I don't think your ridicule of what these bloggers say is helpful. (Even the title of your blog is an attempt to ridicule Riverbend -- which is really a very sad reflection on your character.) Why can't you just blog about what's going on and say what you think? (Like they do.) Are you so insecure that you can't just give your own perspective on things and feel confident of your ability to influence people? What kind of a person feels they have to cut someone down to improve their own stature? That's one thing that always impressed me about Riverbend -- she just writes what she sees and feels, what she thinks about what's going on in her world. She doesn't get involved in mudslinging or attempting to discredit anyone who disagrees with her (like you do). You do yourself and your culture a disservice. I'm sorry for you -- you don't seem like a very nice person.

Thank you for your concern, Christine. You are clearly a very sensitive person, and I, of course, am not.

Look, imagine this is 1958 and we have the Internet. Naturally there would be a lot of White Separatists in the South...they would be in a strong majority there. Since my family whom I dearly love and respect would be among them, I can attest that Racism does not only flow from an evil mind. It comes from not setting back and looking at the one's beliefs analytically and objectively. I don't have to hate White Separatists (or Black Separatists) to disagree with them.

But, if the Internet existed in 1958, there would be a lot of blogs by white people talking about the "outrageous the behavior" of the National Guardsmen imposing their values on others. They would talk about the arrogance of Yankee liberals unsettling things in their communities. They might even speak of the poor desperate white people forced to resort to violence by an oppressive Federal government and New York media. As I said, their opinions would be in the majority and as we moved through the 1960s their claims that the country was going to Hell in a Handbasket would certainly look justified.

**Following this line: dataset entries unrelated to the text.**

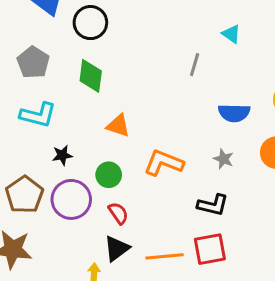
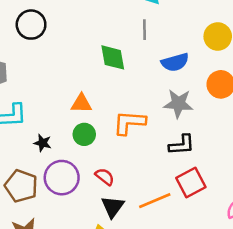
gray line: (195, 65) -> (144, 30), moved
green diamond: (91, 76) -> (113, 57), moved
black star: (62, 155) -> (43, 143), turned -30
gray star: (223, 159) -> (178, 104), size x1.6
green circle: (109, 175) -> (84, 134), moved

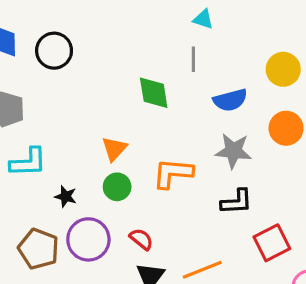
orange triangle: (81, 103) -> (114, 149), turned -50
red square: (191, 183) -> (272, 243), moved

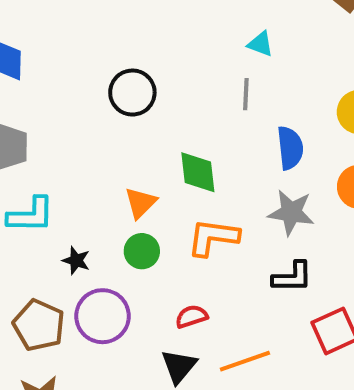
black circle: (54, 51) -> (132, 93), moved
green diamond: (154, 93) -> (198, 172), moved
blue semicircle: (230, 100) -> (290, 148), turned -84
red semicircle: (141, 239) -> (191, 316), moved, turned -60

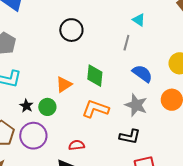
blue semicircle: (290, 148) -> (142, 74), turned -60
green circle: (142, 251) -> (47, 107), moved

And then there would be me: commenting on their blogs; offering a means for others to comment on their blogs. I don't think it shows any respect toward these bloggers to read their blogs without offering them the left sides of our brains.

What is the connection in my opinion between the Jarrars and Riverbend and Wildfirejo and White Separatists? They didn't reason their way INTO their current opinions, so consequently their opinions reflect their uncritical emotions:
1. The US is killing Iraqis (oh really? I thought they were fighting thugs who wanted to unstablize Iraq...oh! Your counting those too!)
2. Iraq is still suffering a year after Saddam was removed (a year is not really a long time to solve that sort of thing and if the insurgents would stop blowing people up more NGO volunteers would come to help and foreigners would invest in the country and things would improve).
3. Iraq is not secure (well every time the Coalition tries to solve the insecurity problem, you complain).

This sort of thinking strikes me as inherently unreasonable, and it is this sort of viewpoint that makes it difficult for some Iraqis (like our bloggers in question) to stop whining and start appreciating the marvelous (oh yes "marvelous" look at the repression and poverty in the other Arab countries and you'll see what I mean) opportunity they and their country have been given.

Momar Watch
There's actually a new film documentary on Momar's "African Heat".

(bad boys, bad boys, whatcha gonna do? Whatcha gonna do when they come for you!)

It's called "Desert Amazons: Qaddafi’s Female Bodyguards".
It's by a young American film student, Rania Ajami. Needless to say I am watching for it at a theater near me. It is currently (apparently) making the rounds in France. Curse the French! Why should they see it first!

Speaking of movies, Joe Bob Briggs, that erstwhile drive-in movie reviewer has a great article about The Mo in The National Interest. Excellent! CMAR2 says check it out. It's got Spelling-Fu.

Also, man oh man! Who is planning Momar's wardrobe. Every time he leaves the house he starts an outrage of the sort previously reserved for Michael Jackson or Madonna. Well anyway, he ought to.